*YOUR ASSIGNMENT:* Go through the records below and copy out every line that contains the word "которых".

+ + + + +

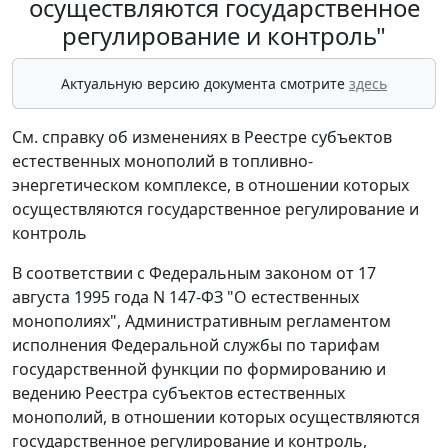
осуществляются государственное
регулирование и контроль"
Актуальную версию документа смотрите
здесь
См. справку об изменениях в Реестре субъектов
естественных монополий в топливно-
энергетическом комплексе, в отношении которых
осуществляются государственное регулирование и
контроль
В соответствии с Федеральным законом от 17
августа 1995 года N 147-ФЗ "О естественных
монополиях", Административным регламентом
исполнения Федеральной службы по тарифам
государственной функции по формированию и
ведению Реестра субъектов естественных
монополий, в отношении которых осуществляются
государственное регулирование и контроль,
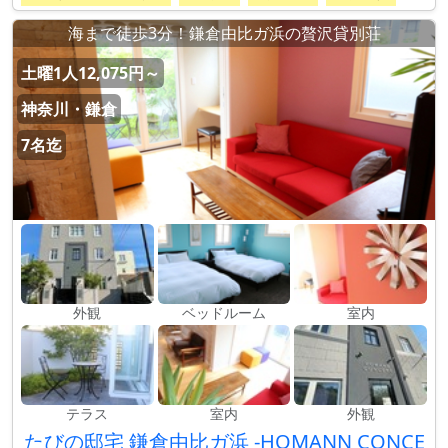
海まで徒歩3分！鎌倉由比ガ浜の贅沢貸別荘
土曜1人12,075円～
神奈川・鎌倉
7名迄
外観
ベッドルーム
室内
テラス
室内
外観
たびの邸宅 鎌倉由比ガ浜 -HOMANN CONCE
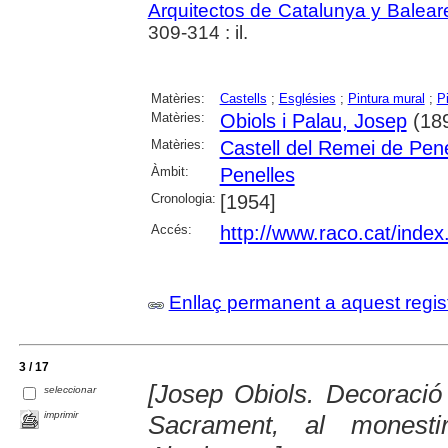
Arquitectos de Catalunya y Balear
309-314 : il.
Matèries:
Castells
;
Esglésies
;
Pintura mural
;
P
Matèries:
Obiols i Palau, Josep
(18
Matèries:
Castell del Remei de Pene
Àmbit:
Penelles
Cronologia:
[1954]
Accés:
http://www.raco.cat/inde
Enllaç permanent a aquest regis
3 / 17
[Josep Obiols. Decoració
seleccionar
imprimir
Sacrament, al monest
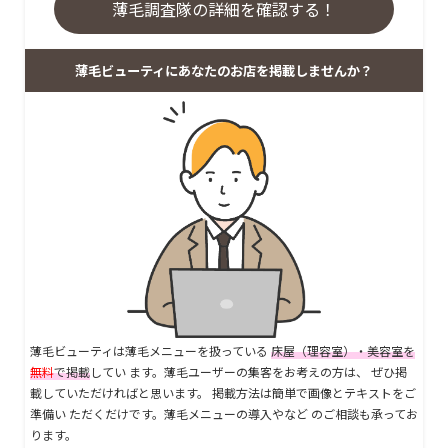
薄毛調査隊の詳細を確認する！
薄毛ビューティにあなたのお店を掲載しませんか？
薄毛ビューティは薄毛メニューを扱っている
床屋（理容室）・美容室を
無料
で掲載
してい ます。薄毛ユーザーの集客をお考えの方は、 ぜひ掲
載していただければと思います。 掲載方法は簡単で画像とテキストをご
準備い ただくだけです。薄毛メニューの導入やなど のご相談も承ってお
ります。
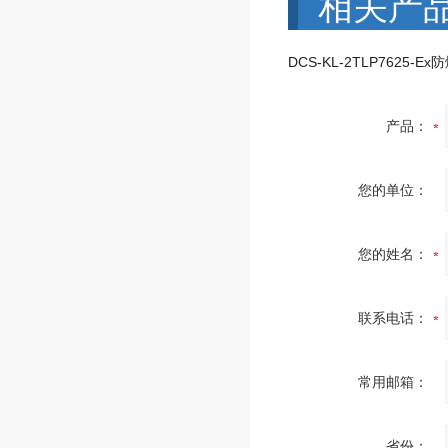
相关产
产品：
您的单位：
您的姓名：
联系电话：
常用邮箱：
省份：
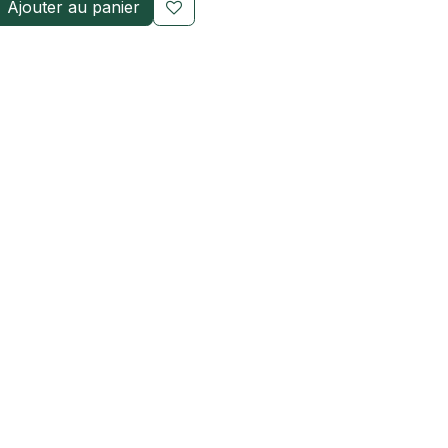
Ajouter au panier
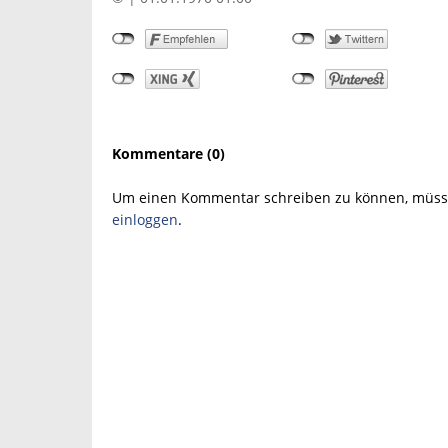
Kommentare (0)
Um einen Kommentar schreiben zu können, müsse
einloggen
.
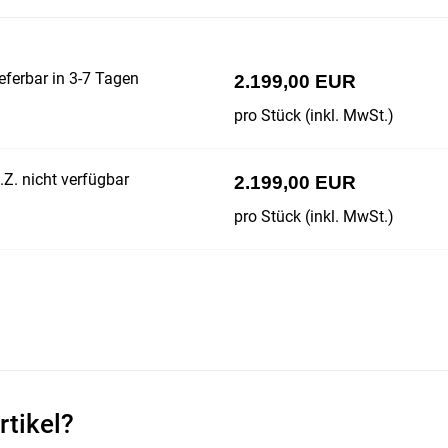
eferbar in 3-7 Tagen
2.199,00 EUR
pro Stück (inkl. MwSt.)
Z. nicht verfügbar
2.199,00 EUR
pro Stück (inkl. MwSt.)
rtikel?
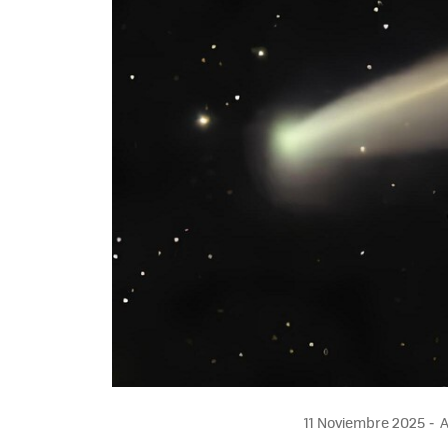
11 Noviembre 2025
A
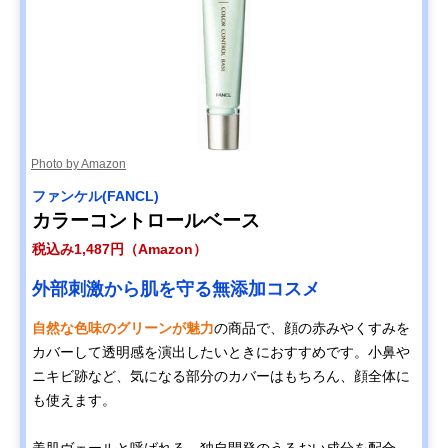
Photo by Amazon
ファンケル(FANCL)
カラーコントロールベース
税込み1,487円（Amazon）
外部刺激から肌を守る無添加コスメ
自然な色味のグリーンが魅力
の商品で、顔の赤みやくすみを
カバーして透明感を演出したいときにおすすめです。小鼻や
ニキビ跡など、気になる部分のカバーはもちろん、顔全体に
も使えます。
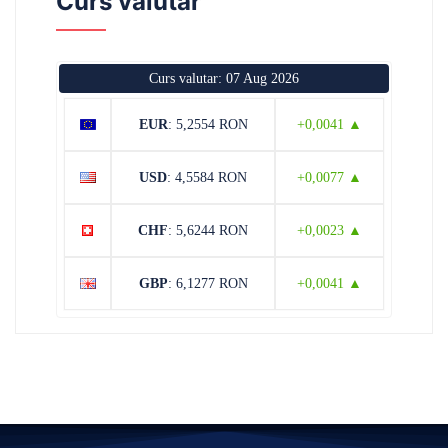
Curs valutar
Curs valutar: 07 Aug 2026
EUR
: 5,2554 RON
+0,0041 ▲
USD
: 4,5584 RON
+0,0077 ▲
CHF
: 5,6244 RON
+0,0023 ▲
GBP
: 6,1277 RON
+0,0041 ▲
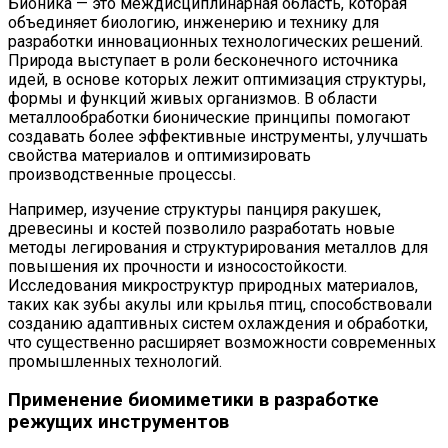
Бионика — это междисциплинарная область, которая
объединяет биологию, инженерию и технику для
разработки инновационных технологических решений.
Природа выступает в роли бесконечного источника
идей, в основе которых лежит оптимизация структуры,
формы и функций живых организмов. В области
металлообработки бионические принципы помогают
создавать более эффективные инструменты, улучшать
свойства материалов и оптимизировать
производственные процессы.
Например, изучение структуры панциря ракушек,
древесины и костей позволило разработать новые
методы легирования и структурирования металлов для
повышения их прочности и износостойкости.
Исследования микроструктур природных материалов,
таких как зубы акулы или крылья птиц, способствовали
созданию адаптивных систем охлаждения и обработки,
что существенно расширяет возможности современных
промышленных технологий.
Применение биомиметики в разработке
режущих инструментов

+ + + + +

*ANSWER BELOW:*
энергетическом комплексе, в отношении которых
монополий, в отношении которых осуществляются
идей, в основе которых лежит оптимизация структуры,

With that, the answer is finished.